── DATA TO USE

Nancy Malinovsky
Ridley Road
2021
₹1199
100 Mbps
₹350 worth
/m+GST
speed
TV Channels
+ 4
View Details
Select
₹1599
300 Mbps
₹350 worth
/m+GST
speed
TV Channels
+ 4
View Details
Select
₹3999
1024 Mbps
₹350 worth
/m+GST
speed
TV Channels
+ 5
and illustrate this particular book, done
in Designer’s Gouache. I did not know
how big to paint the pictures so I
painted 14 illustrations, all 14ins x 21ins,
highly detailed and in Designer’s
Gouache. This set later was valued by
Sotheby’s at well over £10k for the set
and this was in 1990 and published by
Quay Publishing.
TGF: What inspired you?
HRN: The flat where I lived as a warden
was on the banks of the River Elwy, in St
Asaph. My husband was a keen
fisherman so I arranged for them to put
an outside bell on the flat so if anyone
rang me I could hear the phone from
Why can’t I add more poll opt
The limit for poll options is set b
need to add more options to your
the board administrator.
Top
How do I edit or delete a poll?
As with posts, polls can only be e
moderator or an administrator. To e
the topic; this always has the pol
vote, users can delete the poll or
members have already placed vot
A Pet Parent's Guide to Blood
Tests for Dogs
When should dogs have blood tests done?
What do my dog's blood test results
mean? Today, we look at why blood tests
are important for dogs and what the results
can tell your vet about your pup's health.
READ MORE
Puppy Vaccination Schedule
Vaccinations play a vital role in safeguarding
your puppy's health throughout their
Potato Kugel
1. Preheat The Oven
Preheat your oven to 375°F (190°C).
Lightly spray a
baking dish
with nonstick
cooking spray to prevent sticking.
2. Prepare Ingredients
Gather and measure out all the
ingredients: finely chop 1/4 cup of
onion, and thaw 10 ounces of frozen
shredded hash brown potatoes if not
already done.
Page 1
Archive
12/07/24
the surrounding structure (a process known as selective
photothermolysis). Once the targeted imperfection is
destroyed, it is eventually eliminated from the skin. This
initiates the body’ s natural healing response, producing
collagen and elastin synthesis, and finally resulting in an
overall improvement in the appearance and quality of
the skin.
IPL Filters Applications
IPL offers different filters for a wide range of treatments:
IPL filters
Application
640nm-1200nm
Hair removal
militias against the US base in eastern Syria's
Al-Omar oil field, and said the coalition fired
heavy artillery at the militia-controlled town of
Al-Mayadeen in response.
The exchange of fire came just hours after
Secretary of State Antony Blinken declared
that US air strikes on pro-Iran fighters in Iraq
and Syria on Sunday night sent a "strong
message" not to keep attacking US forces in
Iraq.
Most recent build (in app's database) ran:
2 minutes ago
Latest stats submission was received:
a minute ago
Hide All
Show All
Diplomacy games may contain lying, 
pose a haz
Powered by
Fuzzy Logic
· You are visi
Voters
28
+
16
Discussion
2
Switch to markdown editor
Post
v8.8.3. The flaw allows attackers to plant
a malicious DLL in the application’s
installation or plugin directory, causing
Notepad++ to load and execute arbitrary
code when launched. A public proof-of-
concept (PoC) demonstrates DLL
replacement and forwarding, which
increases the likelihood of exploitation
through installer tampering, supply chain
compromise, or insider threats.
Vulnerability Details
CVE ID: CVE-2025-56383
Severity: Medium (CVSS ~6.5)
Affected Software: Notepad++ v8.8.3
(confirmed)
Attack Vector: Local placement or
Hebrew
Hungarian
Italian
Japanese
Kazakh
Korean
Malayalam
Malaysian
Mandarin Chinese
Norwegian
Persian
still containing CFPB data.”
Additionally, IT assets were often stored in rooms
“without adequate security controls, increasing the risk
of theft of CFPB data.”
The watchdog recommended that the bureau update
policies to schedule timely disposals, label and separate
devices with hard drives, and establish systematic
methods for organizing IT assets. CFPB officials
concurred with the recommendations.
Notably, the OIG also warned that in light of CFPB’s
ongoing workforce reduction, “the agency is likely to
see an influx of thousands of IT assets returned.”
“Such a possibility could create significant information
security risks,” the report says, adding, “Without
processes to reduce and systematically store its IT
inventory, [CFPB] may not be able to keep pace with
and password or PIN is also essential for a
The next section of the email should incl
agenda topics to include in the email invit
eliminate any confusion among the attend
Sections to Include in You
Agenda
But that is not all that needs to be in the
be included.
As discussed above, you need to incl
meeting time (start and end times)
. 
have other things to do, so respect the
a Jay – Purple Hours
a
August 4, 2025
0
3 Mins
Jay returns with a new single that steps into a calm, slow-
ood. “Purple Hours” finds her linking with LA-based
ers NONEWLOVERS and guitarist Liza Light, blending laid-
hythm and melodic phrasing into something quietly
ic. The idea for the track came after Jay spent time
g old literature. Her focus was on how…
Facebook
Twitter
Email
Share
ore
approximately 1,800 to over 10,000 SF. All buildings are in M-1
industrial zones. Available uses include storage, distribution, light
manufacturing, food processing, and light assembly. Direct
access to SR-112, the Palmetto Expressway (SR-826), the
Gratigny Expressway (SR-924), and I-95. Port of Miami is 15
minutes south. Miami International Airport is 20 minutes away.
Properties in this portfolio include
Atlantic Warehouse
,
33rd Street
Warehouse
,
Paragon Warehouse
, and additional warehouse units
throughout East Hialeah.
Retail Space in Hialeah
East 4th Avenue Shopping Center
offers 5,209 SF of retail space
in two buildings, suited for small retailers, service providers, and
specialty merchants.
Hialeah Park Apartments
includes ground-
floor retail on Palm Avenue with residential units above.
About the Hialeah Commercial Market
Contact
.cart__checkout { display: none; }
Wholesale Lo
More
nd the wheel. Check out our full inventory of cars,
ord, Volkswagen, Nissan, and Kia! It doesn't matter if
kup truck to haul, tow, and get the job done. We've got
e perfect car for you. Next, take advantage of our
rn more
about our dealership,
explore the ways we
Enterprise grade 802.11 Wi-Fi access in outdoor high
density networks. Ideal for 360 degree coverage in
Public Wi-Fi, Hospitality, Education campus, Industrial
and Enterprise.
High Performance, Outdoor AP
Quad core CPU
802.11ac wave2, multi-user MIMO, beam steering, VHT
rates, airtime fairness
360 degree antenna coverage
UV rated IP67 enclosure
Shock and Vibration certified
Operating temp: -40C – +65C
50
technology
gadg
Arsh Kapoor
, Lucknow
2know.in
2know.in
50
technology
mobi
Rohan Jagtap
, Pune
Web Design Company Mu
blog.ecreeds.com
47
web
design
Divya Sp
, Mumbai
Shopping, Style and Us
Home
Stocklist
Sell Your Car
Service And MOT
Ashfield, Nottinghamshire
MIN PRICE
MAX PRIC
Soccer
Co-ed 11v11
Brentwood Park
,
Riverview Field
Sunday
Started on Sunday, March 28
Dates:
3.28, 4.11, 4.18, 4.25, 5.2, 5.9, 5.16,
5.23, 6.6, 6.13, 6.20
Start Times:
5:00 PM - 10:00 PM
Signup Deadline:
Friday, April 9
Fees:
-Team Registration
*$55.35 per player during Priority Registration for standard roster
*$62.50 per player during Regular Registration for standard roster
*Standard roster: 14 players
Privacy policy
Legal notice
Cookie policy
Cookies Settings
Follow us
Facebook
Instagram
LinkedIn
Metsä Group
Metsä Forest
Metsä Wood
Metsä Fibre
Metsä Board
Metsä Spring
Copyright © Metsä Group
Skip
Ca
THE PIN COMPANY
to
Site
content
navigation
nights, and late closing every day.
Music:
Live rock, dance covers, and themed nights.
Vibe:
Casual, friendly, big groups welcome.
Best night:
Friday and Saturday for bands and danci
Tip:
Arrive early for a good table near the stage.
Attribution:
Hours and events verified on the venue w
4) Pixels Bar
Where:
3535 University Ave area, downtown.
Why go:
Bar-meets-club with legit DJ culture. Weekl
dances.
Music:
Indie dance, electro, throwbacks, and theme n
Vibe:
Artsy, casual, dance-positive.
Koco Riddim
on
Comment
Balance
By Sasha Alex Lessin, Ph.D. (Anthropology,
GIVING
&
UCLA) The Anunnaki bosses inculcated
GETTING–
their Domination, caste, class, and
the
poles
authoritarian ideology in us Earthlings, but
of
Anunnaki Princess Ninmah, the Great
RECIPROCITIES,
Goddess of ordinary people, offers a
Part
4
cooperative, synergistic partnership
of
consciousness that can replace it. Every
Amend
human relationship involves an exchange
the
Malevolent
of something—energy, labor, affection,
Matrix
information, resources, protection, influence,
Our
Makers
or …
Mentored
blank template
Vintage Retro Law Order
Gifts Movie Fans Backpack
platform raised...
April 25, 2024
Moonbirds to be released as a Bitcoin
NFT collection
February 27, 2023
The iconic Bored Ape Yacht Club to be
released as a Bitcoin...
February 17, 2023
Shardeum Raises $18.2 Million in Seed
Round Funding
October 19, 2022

────

▸ WHAT YOU NEED TO DO
What is needed is a copy of every line above in which "minutes" appears.

▸ EXERCISE SOLUTION
2 minutes ago
minutes south. Miami International Airport is 20 minutes away.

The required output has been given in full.